Your objective
Gather all lines in the data that hold the string "para".

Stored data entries
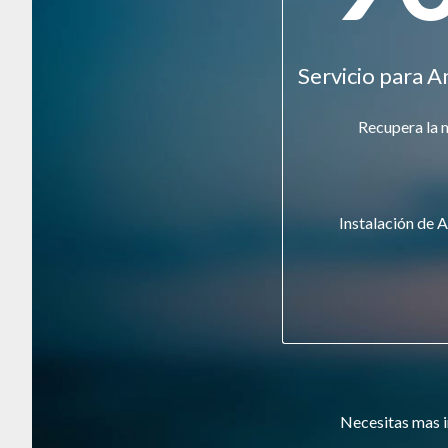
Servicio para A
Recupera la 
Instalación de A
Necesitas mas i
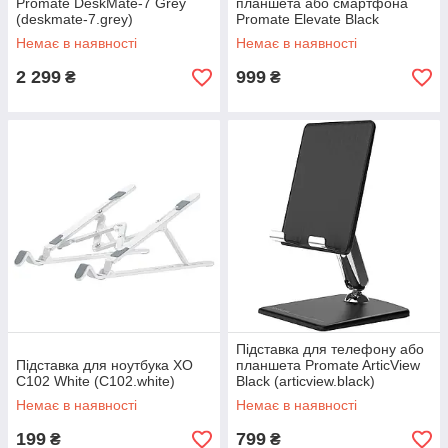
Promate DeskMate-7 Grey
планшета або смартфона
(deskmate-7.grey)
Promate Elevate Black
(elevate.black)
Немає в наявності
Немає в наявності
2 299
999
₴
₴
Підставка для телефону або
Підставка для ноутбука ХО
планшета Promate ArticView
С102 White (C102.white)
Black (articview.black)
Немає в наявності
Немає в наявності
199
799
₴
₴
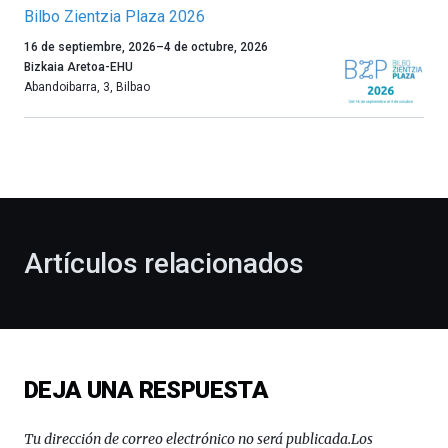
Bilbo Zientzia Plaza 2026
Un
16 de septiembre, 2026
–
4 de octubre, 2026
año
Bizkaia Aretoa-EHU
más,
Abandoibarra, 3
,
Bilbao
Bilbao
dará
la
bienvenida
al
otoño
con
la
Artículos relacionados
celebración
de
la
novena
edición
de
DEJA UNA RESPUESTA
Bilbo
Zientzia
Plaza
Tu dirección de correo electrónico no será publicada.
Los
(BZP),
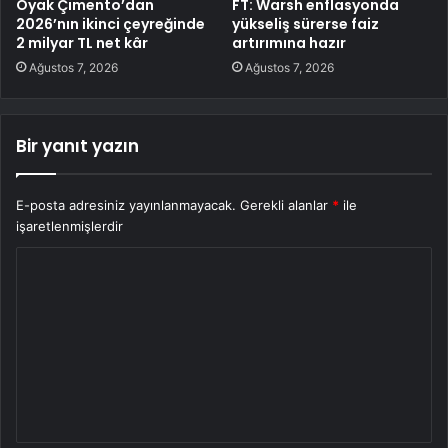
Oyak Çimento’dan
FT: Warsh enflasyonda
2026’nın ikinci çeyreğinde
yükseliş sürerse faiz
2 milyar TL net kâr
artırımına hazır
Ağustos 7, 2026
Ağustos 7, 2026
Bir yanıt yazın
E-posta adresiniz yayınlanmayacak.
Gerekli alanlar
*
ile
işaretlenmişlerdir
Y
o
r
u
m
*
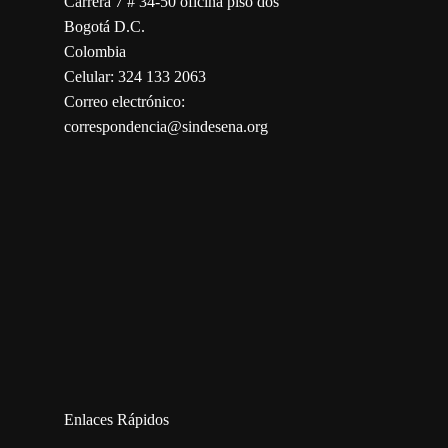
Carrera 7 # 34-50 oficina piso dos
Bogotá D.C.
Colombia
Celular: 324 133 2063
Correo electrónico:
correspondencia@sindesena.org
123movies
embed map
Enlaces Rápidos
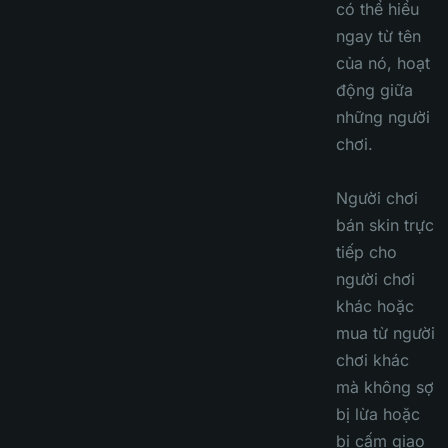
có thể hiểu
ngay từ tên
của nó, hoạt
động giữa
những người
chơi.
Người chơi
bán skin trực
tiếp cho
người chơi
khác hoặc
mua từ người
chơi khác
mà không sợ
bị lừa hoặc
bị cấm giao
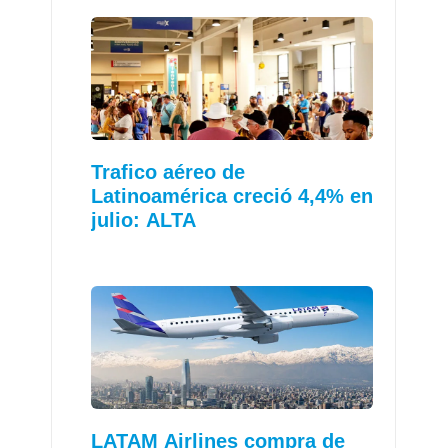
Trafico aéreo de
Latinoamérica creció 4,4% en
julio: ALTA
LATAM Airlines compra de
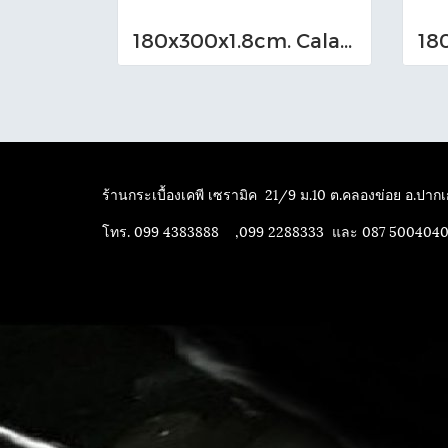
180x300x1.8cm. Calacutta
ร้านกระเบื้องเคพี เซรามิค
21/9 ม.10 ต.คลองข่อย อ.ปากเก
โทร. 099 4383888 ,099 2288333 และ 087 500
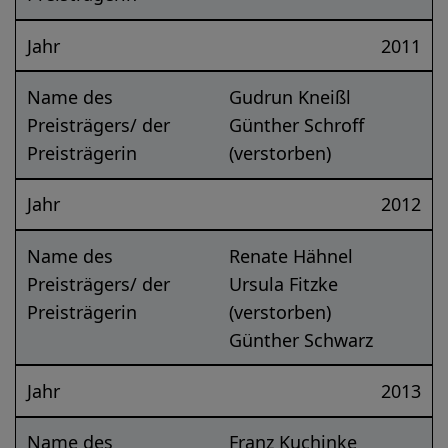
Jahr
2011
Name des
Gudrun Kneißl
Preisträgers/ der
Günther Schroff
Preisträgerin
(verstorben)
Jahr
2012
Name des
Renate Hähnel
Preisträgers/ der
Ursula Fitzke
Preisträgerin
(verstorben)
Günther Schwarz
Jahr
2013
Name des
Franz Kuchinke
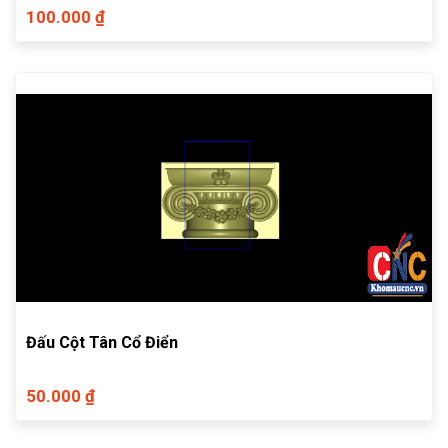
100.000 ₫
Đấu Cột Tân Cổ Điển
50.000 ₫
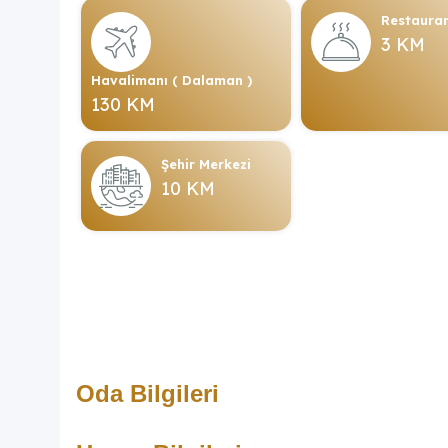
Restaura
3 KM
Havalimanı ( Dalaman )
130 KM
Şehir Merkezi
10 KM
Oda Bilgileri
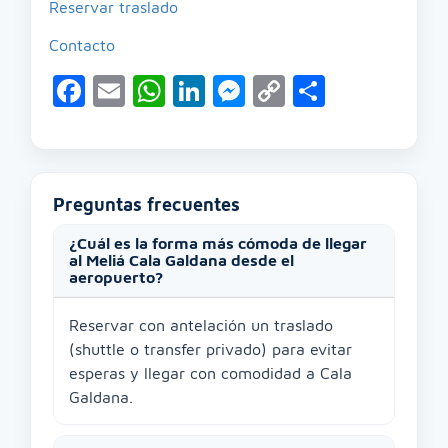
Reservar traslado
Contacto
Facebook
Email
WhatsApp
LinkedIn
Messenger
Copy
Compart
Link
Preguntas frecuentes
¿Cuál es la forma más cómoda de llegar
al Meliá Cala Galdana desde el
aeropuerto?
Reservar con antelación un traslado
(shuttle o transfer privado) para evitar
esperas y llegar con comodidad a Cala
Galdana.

Written response
Servicio para A
(shuttle o transfer privado) para evitar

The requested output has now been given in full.